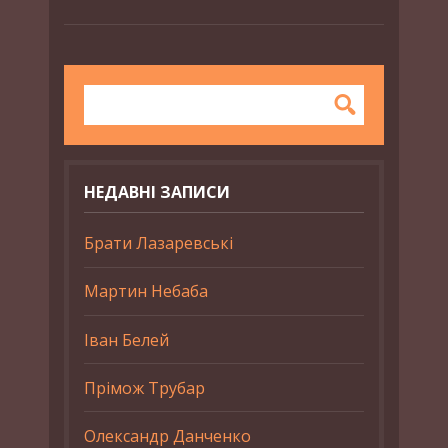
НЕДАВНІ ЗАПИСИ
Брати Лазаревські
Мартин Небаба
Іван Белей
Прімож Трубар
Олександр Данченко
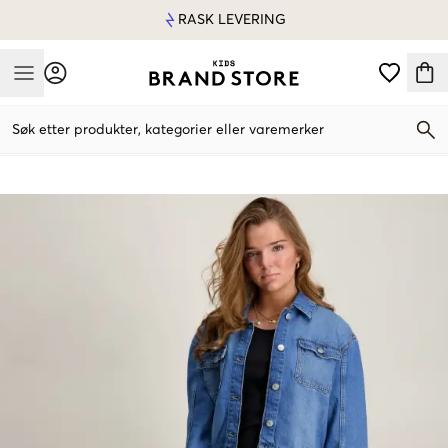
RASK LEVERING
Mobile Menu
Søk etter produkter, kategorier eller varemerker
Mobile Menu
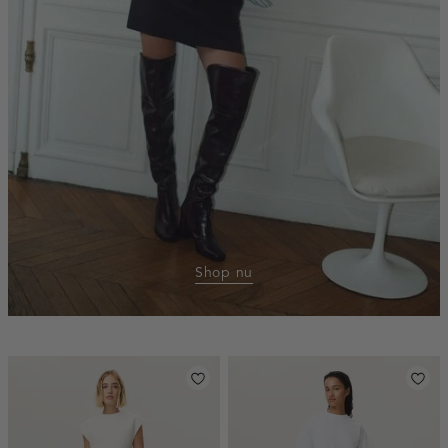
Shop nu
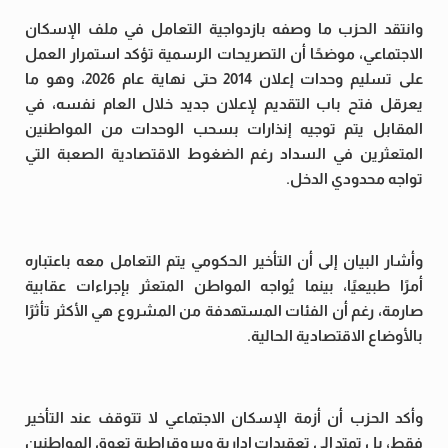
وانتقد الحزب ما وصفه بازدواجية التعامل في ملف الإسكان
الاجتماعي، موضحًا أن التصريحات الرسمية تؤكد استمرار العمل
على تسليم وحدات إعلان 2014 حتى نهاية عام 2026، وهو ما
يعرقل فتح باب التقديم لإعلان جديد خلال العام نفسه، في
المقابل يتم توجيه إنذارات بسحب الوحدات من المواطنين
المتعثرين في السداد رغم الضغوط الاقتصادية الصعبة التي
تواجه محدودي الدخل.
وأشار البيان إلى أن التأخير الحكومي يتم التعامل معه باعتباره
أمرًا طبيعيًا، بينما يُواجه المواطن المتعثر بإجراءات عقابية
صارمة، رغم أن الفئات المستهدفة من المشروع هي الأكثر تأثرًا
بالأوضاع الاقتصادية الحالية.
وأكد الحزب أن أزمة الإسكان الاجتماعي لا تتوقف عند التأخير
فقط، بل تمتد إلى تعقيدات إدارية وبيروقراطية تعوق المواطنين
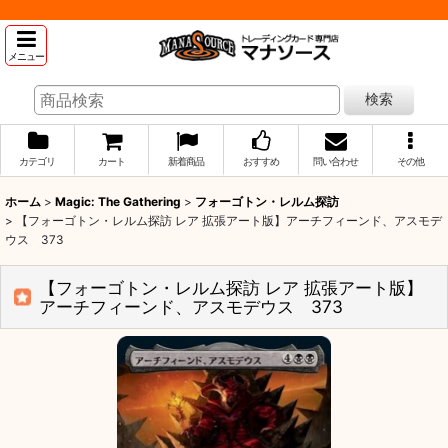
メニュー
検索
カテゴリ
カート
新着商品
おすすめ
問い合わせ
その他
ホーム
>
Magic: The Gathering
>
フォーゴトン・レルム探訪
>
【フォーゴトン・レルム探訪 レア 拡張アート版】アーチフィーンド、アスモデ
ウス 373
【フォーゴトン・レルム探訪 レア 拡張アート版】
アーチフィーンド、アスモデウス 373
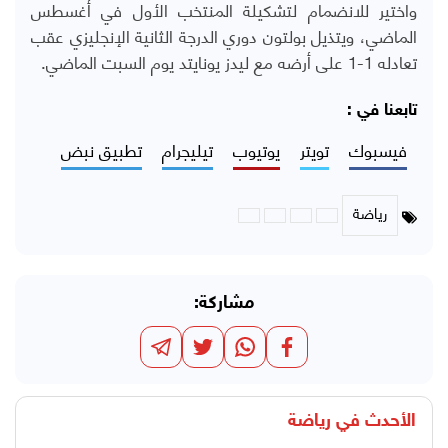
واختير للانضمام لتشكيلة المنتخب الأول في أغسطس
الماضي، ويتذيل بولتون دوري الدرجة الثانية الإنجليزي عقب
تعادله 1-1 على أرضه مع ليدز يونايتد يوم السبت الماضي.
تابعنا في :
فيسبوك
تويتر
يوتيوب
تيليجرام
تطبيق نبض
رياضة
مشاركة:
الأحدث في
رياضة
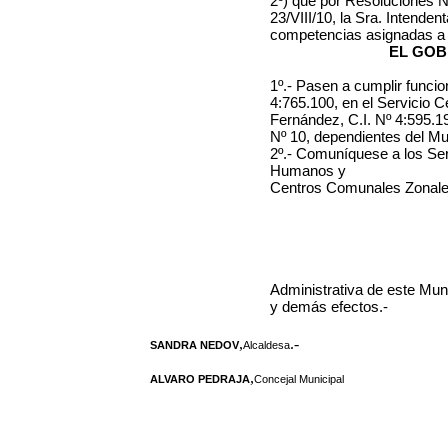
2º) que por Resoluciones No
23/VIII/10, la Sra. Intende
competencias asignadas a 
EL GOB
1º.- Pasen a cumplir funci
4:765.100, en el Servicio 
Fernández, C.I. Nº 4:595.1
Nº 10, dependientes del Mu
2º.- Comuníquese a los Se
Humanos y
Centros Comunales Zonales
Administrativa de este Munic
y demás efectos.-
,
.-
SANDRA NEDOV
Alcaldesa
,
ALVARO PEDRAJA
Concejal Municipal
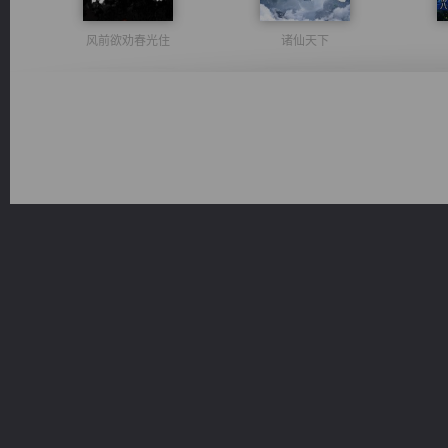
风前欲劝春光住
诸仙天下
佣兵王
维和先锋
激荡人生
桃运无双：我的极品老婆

[REQUIRED WORK] From the first line to the last, copy the records above exactly and drop any pictures.

[WRITTEN ANSWER]
НЕДАВНІ ЗАПИСИ
Брати Лазаревські
Мартин Небаба
Іван Белей
Прімож Трубар
Олександр Данченко
RASK LEVERING
Mobile Menu
Søk etter produkter, kategorier eller varemerker
Mobile Menu
Shop nu
وانتقد الحزب ما وصفه بازدواجية التعامل في ملف الإسكان
الاجتماعي، موضحًا أن التصريحات الرسمية تؤكد استمرار العمل
على تسليم وحدات إعلان 2014 حتى نهاية عام 2026، وهو ما
يعرقل فتح باب التقديم لإعلان جديد خلال العام نفسه، في
المقابل يتم توجيه إنذارات بسحب الوحدات من المواطنين
المتعثرين في السداد رغم الضغوط الاقتصادية الصعبة التي
تواجه محدودي الدخل.
وأشار البيان إلى أن التأخير الحكومي يتم التعامل معه باعتباره
أمرًا طبيعيًا، بينما يُواجه المواطن المتعثر بإجراءات عقابية
صارمة، رغم أن الفئات المستهدفة من المشروع هي الأكثر تأثرًا
بالأوضاع الاقتصادية الحالية.
وأكد الحزب أن أزمة الإسكان الاجتماعي لا تتوقف عند التأخير
فقط، بل تمتد إلى تعقيدات إدارية وبيروقراطية تعوق المواطنين
メニュー
検索
カテゴリ
カート
新着商品
おすすめ
問い合わせ
その他
ホーム
>
Magic: The Gathering
>
フォーゴトン・レルム探訪
>
【フォーゴトン・レルム探訪 レア 拡張アート版】アーチフィーンド、アスモデ
ウス 373
【フォーゴトン・レルム探訪 レア 拡張アート版】
アーチフィーンド、アスモデウス 373
واختير للانضمام لتشكيلة المنتخب الأول في أغسطس
الماضي، ويتذيل بولتون دوري الدرجة الثانية الإنجليزي عقب
تعادله 1-1 على أرضه مع ليدز يونايتد يوم السبت الماضي.
تابعنا في :
فيسبوك
تويتر
يوتيوب
تيليجرام
تطبيق نبض
رياضة
مشاركة:
الأحدث في
رياضة
2º) que por Resoluciones No
23/VIII/10, la Sra. Intende
competencias asignadas a 
EL GOB
1º.- Pasen a cumplir funci
4:765.100, en el Servicio 
Fernández, C.I. Nº 4:595.1
Nº 10, dependientes del Mu
2º.- Comuníquese a los Se
Humanos y
Centros Comunales Zonales
Administrativa de este Munic
y demás efectos.-
,
.-
SANDRA NEDOV
Alcaldesa
,
ALVARO PEDRAJA
Concejal Municipal
风前欲劝春光住
诸仙天下
佣兵王
维和先锋
激荡人生
桃运无双：我的极品老婆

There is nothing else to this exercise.